We are given that two cars start simultaneously from one city to another. The first car is traveling at a speed 20 km/h faster than the second car. The first car arrives at the destination 2 hours and 24 minutes earlier than the second car. We need to find the speed of the first car.

Solution

Let's assume the speed of the second car is x km/h. Therefore, the speed of the first car would be x + 20 km/h.

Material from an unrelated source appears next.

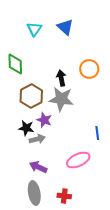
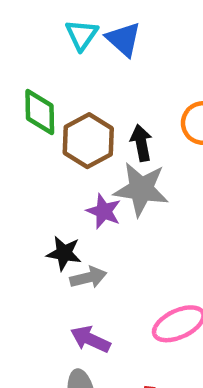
blue triangle: (65, 27) -> (124, 39), moved
brown hexagon: (31, 96) -> (88, 141), moved
purple star: (44, 120) -> (104, 211), moved

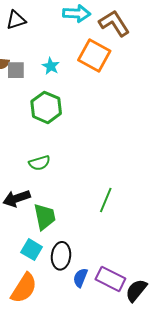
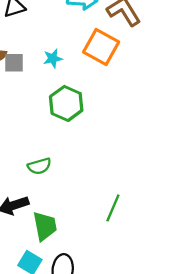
cyan star: (51, 66) -> (53, 58), turned 30
green hexagon: (46, 107) -> (66, 103), moved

We are also given that the distance between the cities is 420 km.

To find the speed of the first car, we can use the formula: time = distance / speed.

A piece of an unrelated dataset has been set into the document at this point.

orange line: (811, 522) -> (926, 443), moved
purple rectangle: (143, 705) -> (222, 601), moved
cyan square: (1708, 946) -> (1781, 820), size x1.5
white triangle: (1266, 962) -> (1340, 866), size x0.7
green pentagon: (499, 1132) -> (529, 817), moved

The time taken by the first car is the time taken by the second car minus 2 hours and 24 minutes. We need to convert this time into hours.

2 hours and 24 minutes is equal to 2 + 24/60 = 2.4 hours.

Using the formula, we can set up the equation:

420 / (x + 20) = 420 / x - 2.4

Now, let's solve this equation to find the value of x.

420 / (x + 20) = 420 / x - 2.4

Multiplying both sides by x(x + 20) to eliminate the denominators:

420x = 420(x + 20) - 2.4x(x + 20)

Simplifying the equation:

420x = 420x + 8400 - 2.4x^2 - 48x

Rearranging the equation:

2.4x^2 + 48x - 8400 = 0

Now, we can solve this quadratic equation to find the value of x.

Using the quadratic formula: x = (-b ± sqrt(b^2 - 4ac)) / 2a

For our equation, a = 2.4, b = 48, and c = -8400.

x = (-48 ± sqrt(48^2 - 4 * 2.4 * -8400)) / (2 * 2.4)

Simplifying further:

x = (-48 ± sqrt(2304 + 80640)) / 4.8

x = (-48 ± sqrt(82944)) / 4.8

x = (-48 ± 288) / 4.8

Now, we have two possible values for x. Let's calculate both:

x1 = (-48 + 288) / 4.8 = 240 / 4.8 = 50

x2 = (-48 - 288) / 4.8 = -336 / 4.8 = -70

Since speed cannot be negative, we discard the negative value of x.

Therefore, the speed of the second car is 50 km/h.

The speed of the first car is x + 20 = 50 + 20 = 70 km/h.

Answer

The first car was traveling at a speed of 70 km/h.